Letters to the Editor dated August 27, 2024  bl-premium-article-image

Updated - August 27, 2024 at 09:03 PM.

UPS: Welcome move

This refers to your Editorial ‘Sound compromise’ (August 27). The Centre deserves credit for the timely rectification of an injustice meted out to a section of government employees who joined service after 2003, as they are still in service.

One of the reasons for the hasty introduction of NPS was government’s unpreparedness to fund the OPS which was being implemented on a ‘Pay-As-You-Go’ basis.

The worry over extra burden on taxpayer is misplaced as an employer will be aware of the cost-to-company impact with every change in wage components and government will know how to adjust the overall wage bill consistent with market realities. Private sector employees, now under EPF, must be brought into UPS.

MG Warrier

Mumbai

Good proposal

This refers to the news report ‘After UPI success…’ (August 27).

The RBI’s Unified Lending Interface proposal is welcome. At the same time, one hopes that the guidelines issued adequately address the aspects of credit risk.

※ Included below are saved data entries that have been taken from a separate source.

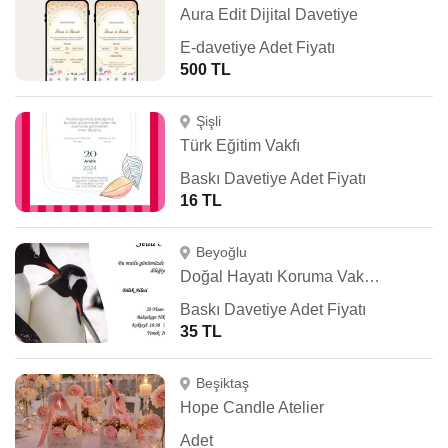
Aura Edit Dijital Davetiye
E-davetiye Adet Fiyatı
500 TL
Şişli
Türk Eğitim Vakfı
Baskı Davetiye Adet Fiyatı
16 TL
Beyoğlu
Doğal Hayatı Koruma Vakfı (WWF Türkiye)
Baskı Davetiye Adet Fiyatı
35 TL
Beşiktaş
Hope Candle Atelier
Adet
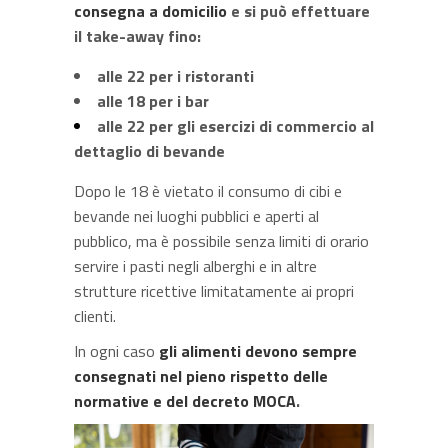
consegna a domicilio
e
si può effettuare
il take-away fino:
alle 22 per i ristoranti
alle 18 per i bar
alle 22 per gli esercizi di commercio al
dettaglio di bevande
Dopo le 18 è vietato il consumo di cibi e
bevande nei luoghi pubblici e aperti al
pubblico, ma è possibile senza limiti di orario
servire i pasti negli alberghi e in altre
strutture ricettive limitatamente ai propri
clienti.
In ogni caso
gli alimenti devono sempre
consegnati nel pieno rispetto delle
normative e del decreto MOCA
.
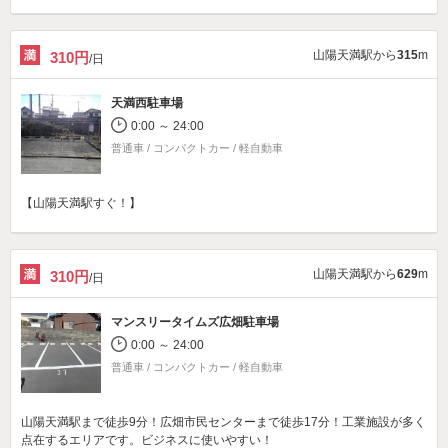
山陽天満駅から
315
m
310円
/日
天満西駐車場
0:00 ～ 24:00
普通車 / コンパクトカー / 軽自動車
【山陽天満駅すぐ！】
山陽天満駅から
629
m
310円
/日
マンスリータイムズ広畑駐車場
0:00 ～ 24:00
普通車 / コンパクトカー / 軽自動車
山陽天満駅まで徒歩9分！広畑市民センターまで徒歩17分！工業施設が多く
点在するエリアです。ビジネスに使いやすい！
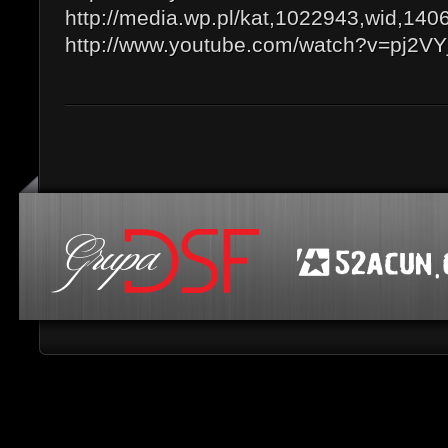
http://media.wp.pl/kat,1022943,wid,14
http://www.youtube.com/watch?v=pj2V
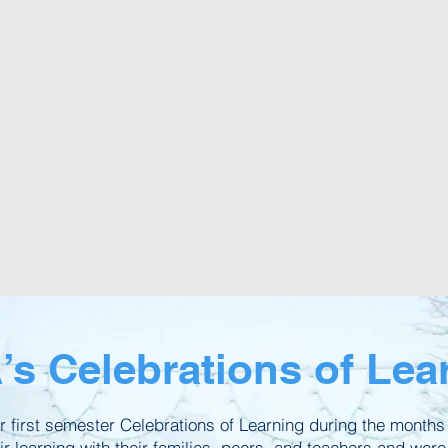
s Celebrations of Lea
r first semester Celebrations of Learning during the month
r learning with their families, peers, and teachers and were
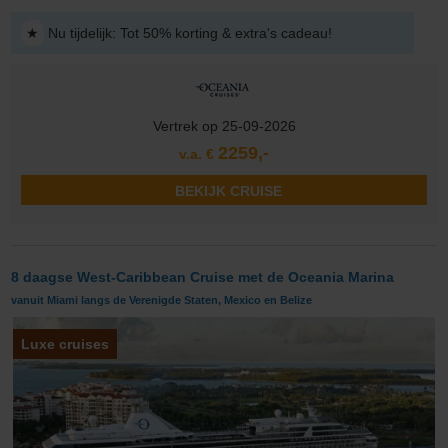
★
Nu tijdelijk: Tot 50% korting & extra's cadeau!
Vertrek op 25-09-2026
2259,-
v.a. €
BEKIJK CRUISE
8 daagse West-Caribbean Cruise met de Oceania Marina
vanuit Miami langs de Verenigde Staten, Mexico en Belize
Luxe cruises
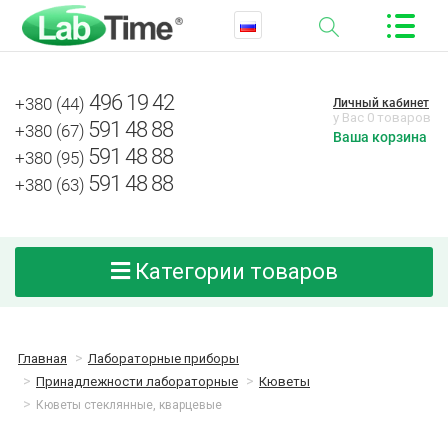
496 19 42
+380 (44)
Личный кабинет
у Вас 0 товаров
591 48 88
+380 (67)
Ваша корзина
591 48 88
+380 (95)
591 48 88
+380 (63)
Категории товаров
Главная
Лабораторные приборы
Принадлежности лабораторные
Кюветы
Кюветы стеклянные, кварцевые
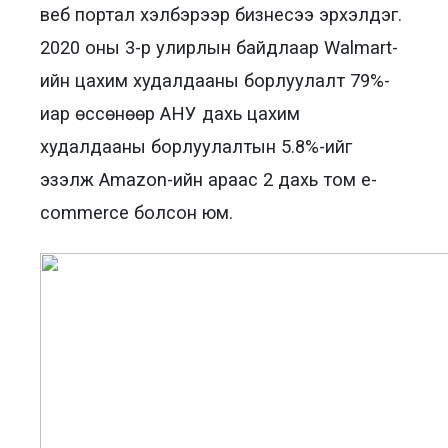
веб портал хэлбэрээр бизнесээ эрхэлдэг.
2020 оны 3-р улирлын байдлаар Walmart-
ийн цахим худалдааны борлуулалт 79%-
иар өссөнөөр АНУ дахь цахим
худалдааны борлуулалтын 5.8%-ийг
эзэлж Amazon-ийн араас 2 дахь том e-
commerce болсон юм.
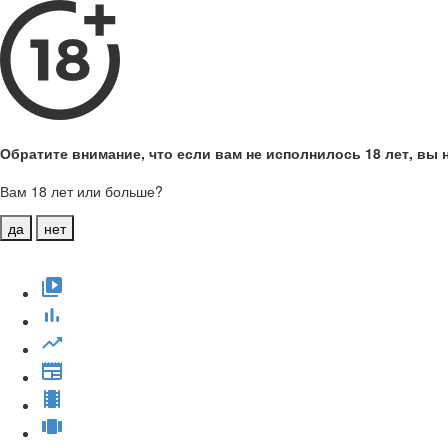
Обратите внимание, что если вам не исполнилось 18 лет, вы н
Вам 18 лет или больше?
да
нет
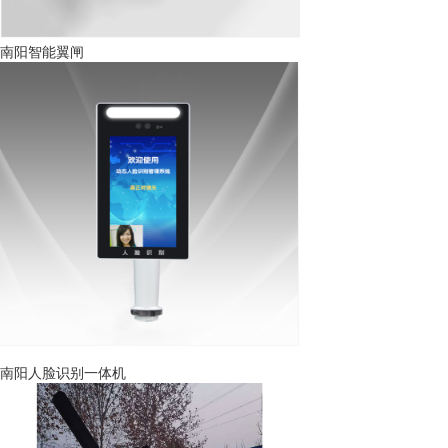
南阳智能翼闸
南阳人脸识别一体机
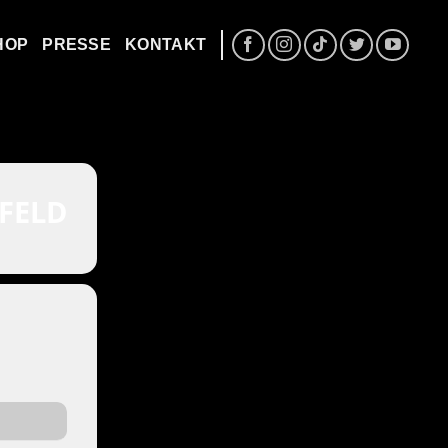
HOP
PRESSE
KONTAKT
FELD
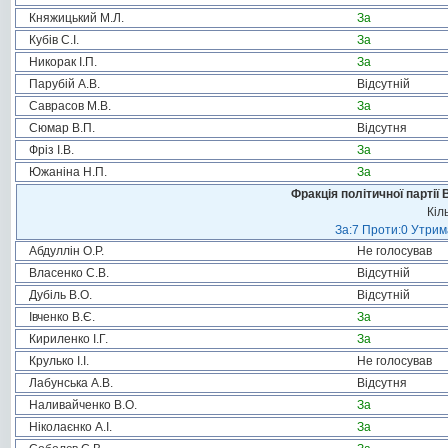
Княжицький М.Л.
За
Кубів С.І.
За
Никорак І.П.
За
Парубій А.В.
Відсутній
Саврасов М.В.
За
Сюмар В.П.
Відсутня
Фріз І.В.
За
Южаніна Н.П.
За
Фракція політичної партії
Кіл
За:7 Проти:0 Утрим
Абдуллін О.Р.
Не голосував
Власенко С.В.
Відсутній
Дубіль В.О.
Відсутній
Івченко В.Є.
За
Кириленко І.Г.
За
Крулько І.І.
Не голосував
Лабунська А.В.
Відсутня
Наливайченко В.О.
За
Ніколаєнко А.І.
За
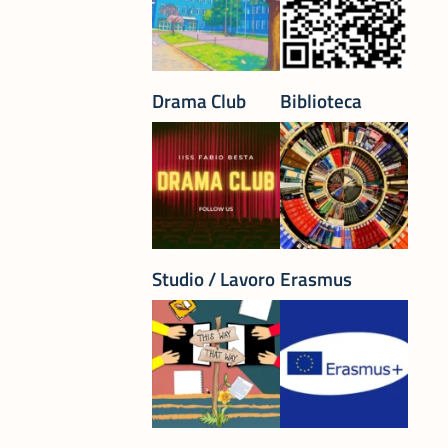
Drama Club
Biblioteca
Studio / Lavoro
Erasmus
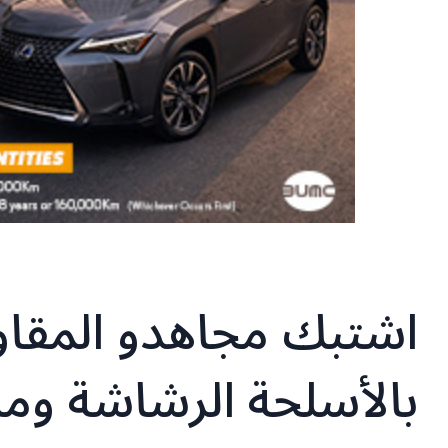
اشتبك مجاهدو المقاوم
بالأسلحة الرشاشة وما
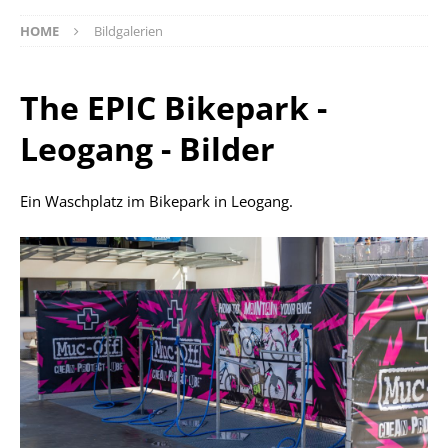
HOME
Bildgalerien
The EPIC Bikepark -
Leogang - Bilder
Ein Waschplatz im Bikepark in Leogang.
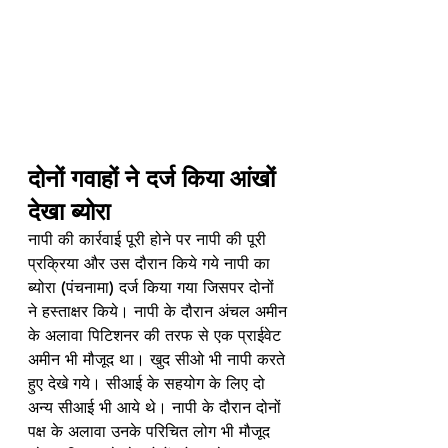
दोनों गवाहों ने दर्ज किया आंखों 
देखा ब्योरा
नापी की कार्रवाई पूरी होने पर नापी की पूरी 
प्रक्रिया और उस दौरान किये गये नापी का 
ब्योरा (पंचनामा) दर्ज किया गया जिसपर दोनों 
ने हस्ताक्षर किये। नापी के दौरान अंचल अमीन 
के अलावा पिटिशनर की तरफ से एक प्राईवेट 
अमीन भी मौजूद था। खुद सीओ भी नापी करते 
हुए देखे गये। सीआई के सहयोग के लिए दो 
अन्य सीआई भी आये थे। नापी के दौरान दोनों 
पक्ष के अलावा उनके परिचित लोग भी मौजूद 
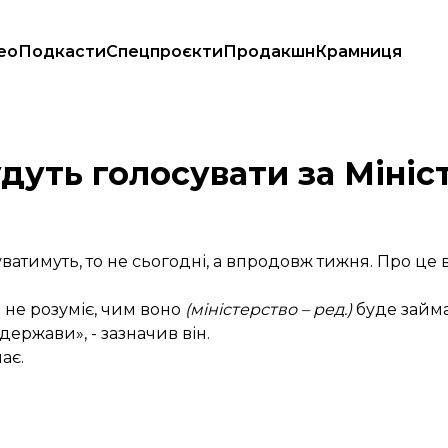
ео
Подкасти
Спецпроєкти
Продакшн
Крамниця
 – Калниш
дуть голосувати за Мініс
уватимуть, то не сьогодні, а впродовж тижня. Про це 
о не розуміє, чим воно
(міністерство – ред.)
буде займа
ержави», - зазначив він.
ає.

The eligibility criteria, respective credit ceiling and necessary caveats must be clearly spelt out in the guidelines to avoid the digital loans becoming duds.

R Mohan

Kumbakonam

Banks’ conundrum

This refers to the article ‘Loan recovery: How banks blot their own copybook” (August 27). The inclusion of Net Interest Margin (NIM) as part of loan recovery when calculating the overall recovery rate for loans that turn into NPAs is not a convincing approach.

A critical flaw in this approach is that while NIM is considered part of recovery during the ‘standard’ phase of the loan, the loss of income from NIM when a loan becomes an NPA, until the point of ‘haircuts’, should also be factored into the overall recovery calculation. From another perspective, depositors could argue for a share of the NIM, since it represents the difference between the higher interest collected on loans and the lower interest paid to them. Therefore, NIM should not be included as part of recovery during the NPA phase.

Srinivasan Velamur

Chennai

Regulating digital markets

This is with reference to ‘Digital Competition Bill’, (August 27). In 2023, the government formed the Committee on Digital Competition Law (CDCL) to examine the need for an ex-ante regulatory mechanism for digital markets in India.

The Bill doesn’t convincingly show that India’s current ex-post framework is insufficient or that the ex-ante regime’s benefits outweigh its harms, potentially reducing dynamic competition.

Second, the Bill’s definition of SSDR needs changes for it mainly targets companies based on size, not market power.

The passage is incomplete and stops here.